━━ TASK DATA ━━

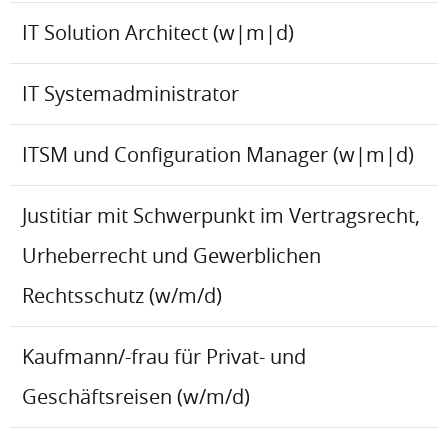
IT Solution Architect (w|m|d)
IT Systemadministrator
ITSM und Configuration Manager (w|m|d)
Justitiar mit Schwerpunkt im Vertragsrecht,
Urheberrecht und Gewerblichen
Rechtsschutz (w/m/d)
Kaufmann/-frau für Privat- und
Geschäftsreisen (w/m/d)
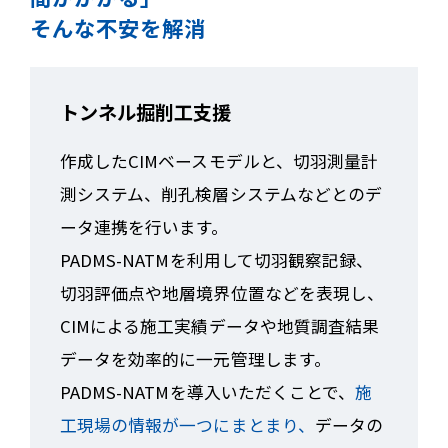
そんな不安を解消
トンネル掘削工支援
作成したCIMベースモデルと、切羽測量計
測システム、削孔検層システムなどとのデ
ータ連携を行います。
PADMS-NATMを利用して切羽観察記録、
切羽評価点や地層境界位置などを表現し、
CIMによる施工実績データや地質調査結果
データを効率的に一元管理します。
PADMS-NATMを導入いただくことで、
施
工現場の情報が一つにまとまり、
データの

━━━

WHAT YOU HAVE TO DO>
Wherever the string "PADMS" occurs in the entries, copy that whole line.

WRITTEN SOLUTION>
PADMS-NATMを利用して切羽観察記録、
PADMS-NATMを導入いただくことで、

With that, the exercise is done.